III. Positions of the Parties
The Agency contends that the award interferes with its right to "evaluate performance, and determine training methods and needs[,]" and, thus, violates the Agency's right to assign work under section 7106 of the Statute. Exceptions at 6. The Agency also contends that the Arbitrator "exceeded his authority when he opined that the grievant's overall training was not fair and equitable." Id. (emphasis omitted). In this connection, the Agency argues that the "decision to terminate training was based solely on the grievant's inability to pass the certifier's evaluation[.]" Id. at 7.
Further, the Agency contends that the award is based on nonfacts. Specifically, the Agency claims that the Arbitrator erred in finding that the Agency training reports "did not accurately reflect problems the grievant had in training." Id. at 8. The Agency also claims that the Arbitrator erred in finding that the grievant was trained under different conditions than those in effect at the time of the certification evaluation.
The Union contends that the Agency's exceptions provide no basis for finding the award deficient.
IV. Analysis and Conclusions
At the outset, we reject the Agency's claim that the Arbitrator exceeded his authority. An arbitrator exceeds his or her authority when, for example, an arbitrator resolves an issue not submitted to arbitration or awards relief to persons who did not file a grievance on their own behalf and did not have the union file a grievance for them. See U.S. Department of the Air Force, Air Force Logistics Center, Tinker Air Force Base, Oklahoma and American Federation of Government Employees, Local 916, 47 FLRA 667, 671-72 (1993). The Agency has not established that the Arbitrator's award relates to matters which were not submitted to arbitration, that the Arbitrator awarded relief to persons who did not file a grievance or that, in any other manner, the Arbitrator exceeded his authority. Indeed, the Arbitrator directly responded to the issue before him by concluding that "[t]he decision to terminate the grievant's training . . . was not in accordance with . . . the parties' collective bargaining agreement." Award at 23. Accordingly, the Agency's claim that the Arbitrator exceeded his authority provides no basis for finding the award deficient.
We also reject the Agency's claim that the award is based on nonfacts. To establish that an award is based on a nonfact, the party making the allegation must demonstrate that a central fact underlying the award is clearly erroneous, but for which a different result would have been reached. See American Federation of Government Employees, Local 3947 and U.S. Department of Justice, Federal Bureau of Prisons, Federal Medical Center, Rochester, Minnesota, 47 FLRA 1364, 1372 (1993). Although the Agency disputes certain arbitral findings, it has not established that the findings were central to the award, or that they were clearly erroneous.
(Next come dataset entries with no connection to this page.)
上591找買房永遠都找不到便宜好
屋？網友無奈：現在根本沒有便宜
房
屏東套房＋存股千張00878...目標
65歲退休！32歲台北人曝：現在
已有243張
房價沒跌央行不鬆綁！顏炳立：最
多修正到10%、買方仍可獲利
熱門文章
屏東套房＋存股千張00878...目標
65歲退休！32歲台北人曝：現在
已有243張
In our view, the Agency's exception constitutes nothing more than disagreement with these specific findings of fact. The Authority has consistently held that mere disagreement with an arbitrator's findings of fact does not establish that the award is based on a nonfact and does not otherwise provide a basis for finding an award deficient under the Statute. See Overseas Education Association, West Point Elementary School Teachers and U.S. Department of Defense, United States Military Academy, West Point, New York, 48 FLRA 213, 218 (1993).
Nevertheless, we find that we are unable to determine whether, as the Agency argues, the award is deficient because it interferes with the Agency's right to assign work. We note, in this connection, that the right to assign work under section 7106(a)(2)(B) of the Statute encompasses the right to train, or not train, employees.